### Exercise prompt
Copy out every line from the records that includes "khách".

══ Records supplied

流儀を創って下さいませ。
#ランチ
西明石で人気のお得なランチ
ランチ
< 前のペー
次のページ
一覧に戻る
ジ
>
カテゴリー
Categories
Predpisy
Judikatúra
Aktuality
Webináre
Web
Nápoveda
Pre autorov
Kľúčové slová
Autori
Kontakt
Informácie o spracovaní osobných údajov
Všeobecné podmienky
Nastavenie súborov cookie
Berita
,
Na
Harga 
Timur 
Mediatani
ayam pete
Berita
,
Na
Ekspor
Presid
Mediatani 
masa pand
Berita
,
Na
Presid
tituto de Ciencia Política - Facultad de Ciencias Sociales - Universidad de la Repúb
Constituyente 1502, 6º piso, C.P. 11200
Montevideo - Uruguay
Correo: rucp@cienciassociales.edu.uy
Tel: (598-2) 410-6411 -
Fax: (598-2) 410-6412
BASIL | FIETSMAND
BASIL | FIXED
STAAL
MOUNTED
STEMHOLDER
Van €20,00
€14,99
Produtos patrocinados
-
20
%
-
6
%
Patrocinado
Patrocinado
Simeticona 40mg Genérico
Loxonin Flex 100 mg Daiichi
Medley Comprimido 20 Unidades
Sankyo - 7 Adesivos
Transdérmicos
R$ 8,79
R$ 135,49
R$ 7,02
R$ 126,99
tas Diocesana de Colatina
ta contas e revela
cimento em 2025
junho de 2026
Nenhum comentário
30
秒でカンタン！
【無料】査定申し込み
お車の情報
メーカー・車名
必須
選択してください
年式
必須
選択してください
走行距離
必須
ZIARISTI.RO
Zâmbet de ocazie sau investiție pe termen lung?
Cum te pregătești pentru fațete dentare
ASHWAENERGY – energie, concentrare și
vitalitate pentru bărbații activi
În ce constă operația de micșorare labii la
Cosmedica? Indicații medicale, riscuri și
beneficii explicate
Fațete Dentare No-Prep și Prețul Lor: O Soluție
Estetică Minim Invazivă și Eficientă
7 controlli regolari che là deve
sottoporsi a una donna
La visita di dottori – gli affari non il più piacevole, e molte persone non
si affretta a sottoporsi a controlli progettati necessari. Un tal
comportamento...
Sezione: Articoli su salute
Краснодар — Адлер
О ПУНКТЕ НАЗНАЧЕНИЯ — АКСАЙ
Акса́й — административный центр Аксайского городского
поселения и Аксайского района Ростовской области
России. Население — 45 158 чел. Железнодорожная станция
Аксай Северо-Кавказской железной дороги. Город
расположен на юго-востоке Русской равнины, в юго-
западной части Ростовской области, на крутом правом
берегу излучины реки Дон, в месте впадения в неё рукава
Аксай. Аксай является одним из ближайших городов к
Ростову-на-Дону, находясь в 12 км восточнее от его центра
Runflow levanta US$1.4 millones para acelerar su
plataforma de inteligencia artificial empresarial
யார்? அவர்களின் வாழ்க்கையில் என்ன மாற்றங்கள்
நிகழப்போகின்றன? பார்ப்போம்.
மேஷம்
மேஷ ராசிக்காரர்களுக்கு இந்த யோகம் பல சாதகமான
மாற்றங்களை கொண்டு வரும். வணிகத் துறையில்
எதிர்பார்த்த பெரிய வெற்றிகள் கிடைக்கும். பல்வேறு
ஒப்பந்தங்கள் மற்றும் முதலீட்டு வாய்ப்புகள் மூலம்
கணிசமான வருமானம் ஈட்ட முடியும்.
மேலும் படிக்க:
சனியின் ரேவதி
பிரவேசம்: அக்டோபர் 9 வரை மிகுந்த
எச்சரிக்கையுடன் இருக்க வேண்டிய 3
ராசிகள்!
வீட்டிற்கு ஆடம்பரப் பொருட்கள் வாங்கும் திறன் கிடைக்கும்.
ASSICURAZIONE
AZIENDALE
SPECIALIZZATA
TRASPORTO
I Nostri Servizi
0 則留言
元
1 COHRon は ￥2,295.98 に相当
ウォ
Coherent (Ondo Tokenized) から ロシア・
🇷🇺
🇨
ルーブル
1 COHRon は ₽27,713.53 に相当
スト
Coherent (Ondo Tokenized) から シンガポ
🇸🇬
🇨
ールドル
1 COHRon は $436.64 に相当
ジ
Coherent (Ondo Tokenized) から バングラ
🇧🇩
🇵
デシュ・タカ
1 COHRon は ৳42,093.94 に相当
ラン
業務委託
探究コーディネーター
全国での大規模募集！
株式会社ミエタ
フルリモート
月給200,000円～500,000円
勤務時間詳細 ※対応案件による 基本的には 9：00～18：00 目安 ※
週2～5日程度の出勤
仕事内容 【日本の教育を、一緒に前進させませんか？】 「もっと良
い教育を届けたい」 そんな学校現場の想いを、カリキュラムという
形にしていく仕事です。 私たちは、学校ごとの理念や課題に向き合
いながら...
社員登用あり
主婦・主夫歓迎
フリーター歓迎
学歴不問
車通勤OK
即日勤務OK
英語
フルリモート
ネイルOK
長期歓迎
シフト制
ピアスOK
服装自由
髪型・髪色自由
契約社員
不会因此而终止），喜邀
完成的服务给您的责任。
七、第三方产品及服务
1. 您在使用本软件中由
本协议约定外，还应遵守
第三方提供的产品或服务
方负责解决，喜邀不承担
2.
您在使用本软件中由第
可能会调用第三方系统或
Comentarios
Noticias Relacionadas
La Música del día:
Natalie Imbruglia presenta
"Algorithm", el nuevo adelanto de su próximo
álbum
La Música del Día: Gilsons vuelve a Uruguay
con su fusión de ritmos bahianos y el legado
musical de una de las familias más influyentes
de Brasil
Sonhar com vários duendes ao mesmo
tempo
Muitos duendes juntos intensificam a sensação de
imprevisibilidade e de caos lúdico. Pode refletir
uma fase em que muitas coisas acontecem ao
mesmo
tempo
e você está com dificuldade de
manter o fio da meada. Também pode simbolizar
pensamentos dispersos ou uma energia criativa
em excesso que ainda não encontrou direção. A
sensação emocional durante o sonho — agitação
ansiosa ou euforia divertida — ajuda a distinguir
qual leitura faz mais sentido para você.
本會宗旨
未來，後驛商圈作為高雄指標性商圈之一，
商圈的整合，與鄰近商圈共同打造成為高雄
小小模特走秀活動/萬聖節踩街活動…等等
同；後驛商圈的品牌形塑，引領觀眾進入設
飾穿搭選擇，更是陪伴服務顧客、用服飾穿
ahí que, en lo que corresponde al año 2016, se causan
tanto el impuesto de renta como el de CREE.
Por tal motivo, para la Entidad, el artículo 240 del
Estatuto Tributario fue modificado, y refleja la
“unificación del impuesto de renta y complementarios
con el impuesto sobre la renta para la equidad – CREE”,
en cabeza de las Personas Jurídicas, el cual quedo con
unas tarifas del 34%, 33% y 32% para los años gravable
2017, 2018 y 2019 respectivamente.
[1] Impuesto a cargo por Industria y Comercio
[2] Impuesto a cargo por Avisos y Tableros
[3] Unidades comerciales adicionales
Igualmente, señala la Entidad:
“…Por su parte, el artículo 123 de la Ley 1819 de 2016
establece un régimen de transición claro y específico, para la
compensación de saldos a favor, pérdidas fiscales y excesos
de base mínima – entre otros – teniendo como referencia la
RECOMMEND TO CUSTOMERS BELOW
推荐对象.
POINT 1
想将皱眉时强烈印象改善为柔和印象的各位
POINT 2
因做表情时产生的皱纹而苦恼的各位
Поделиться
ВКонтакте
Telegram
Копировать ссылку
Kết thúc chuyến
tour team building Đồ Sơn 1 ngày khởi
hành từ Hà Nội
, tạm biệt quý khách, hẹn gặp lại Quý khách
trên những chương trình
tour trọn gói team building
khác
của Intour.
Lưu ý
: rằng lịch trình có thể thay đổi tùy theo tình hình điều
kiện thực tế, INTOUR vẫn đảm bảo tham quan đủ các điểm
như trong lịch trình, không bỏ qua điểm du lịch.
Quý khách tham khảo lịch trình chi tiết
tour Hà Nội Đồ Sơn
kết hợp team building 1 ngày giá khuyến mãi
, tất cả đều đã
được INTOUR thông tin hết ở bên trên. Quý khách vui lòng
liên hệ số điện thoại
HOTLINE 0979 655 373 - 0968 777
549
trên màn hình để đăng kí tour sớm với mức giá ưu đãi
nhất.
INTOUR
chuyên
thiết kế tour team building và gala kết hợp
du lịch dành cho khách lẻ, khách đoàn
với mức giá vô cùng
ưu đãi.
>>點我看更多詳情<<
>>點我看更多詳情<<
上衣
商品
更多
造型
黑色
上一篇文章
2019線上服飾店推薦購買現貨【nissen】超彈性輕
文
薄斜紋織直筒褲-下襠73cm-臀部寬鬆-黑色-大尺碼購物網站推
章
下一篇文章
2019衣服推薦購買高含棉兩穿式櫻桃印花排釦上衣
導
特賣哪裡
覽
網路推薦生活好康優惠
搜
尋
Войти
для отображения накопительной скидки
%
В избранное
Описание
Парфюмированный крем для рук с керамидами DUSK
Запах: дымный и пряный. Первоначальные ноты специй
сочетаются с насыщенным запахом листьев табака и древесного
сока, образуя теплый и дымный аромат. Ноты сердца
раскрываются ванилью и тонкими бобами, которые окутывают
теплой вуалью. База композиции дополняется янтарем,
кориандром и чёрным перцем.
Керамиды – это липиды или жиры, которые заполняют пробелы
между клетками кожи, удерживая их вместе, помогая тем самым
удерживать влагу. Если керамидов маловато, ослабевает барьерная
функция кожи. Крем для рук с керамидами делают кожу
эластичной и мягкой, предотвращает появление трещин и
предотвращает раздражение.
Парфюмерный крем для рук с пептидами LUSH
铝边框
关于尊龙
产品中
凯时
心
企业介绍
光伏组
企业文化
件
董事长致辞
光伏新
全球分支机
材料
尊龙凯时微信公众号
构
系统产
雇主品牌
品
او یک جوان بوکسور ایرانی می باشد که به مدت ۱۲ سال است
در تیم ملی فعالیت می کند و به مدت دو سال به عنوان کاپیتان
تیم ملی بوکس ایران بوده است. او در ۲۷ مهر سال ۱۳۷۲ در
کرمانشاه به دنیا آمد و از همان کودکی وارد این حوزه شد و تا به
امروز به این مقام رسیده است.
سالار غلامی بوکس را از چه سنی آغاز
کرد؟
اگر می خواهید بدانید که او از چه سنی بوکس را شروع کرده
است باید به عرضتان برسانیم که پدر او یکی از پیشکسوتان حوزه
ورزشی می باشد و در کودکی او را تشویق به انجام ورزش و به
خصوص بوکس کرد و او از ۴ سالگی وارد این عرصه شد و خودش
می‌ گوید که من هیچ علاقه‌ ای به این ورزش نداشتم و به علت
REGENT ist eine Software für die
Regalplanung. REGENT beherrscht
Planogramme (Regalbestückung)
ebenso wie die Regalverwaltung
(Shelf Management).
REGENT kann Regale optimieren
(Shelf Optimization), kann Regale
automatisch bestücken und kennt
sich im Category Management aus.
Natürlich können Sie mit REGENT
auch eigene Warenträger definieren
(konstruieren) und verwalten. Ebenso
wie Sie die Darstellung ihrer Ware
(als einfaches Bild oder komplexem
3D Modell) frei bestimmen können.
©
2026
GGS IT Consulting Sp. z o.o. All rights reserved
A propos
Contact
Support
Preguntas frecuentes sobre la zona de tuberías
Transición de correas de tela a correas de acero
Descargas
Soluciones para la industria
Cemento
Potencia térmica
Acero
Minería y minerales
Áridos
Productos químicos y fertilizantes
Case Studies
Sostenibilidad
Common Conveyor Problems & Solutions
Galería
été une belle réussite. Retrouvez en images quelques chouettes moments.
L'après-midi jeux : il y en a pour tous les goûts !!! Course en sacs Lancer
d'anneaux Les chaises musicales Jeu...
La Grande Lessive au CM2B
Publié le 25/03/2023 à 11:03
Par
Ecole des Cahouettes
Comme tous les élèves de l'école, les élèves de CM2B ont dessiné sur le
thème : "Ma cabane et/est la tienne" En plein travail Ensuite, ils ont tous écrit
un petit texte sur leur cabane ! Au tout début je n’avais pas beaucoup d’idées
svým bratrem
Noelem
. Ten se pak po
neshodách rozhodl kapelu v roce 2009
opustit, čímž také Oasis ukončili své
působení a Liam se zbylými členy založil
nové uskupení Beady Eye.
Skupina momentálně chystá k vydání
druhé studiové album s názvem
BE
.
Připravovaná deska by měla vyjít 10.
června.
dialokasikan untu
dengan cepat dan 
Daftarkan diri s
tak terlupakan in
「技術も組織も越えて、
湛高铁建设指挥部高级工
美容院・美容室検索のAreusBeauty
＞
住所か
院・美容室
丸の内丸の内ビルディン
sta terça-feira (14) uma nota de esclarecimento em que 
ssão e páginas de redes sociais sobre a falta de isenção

════

### Response to this exercise
, tạm biệt quý khách, hẹn gặp lại Quý khách
Quý khách tham khảo lịch trình chi tiết
được INTOUR thông tin hết ở bên trên. Quý khách vui lòng
du lịch dành cho khách lẻ, khách đoàn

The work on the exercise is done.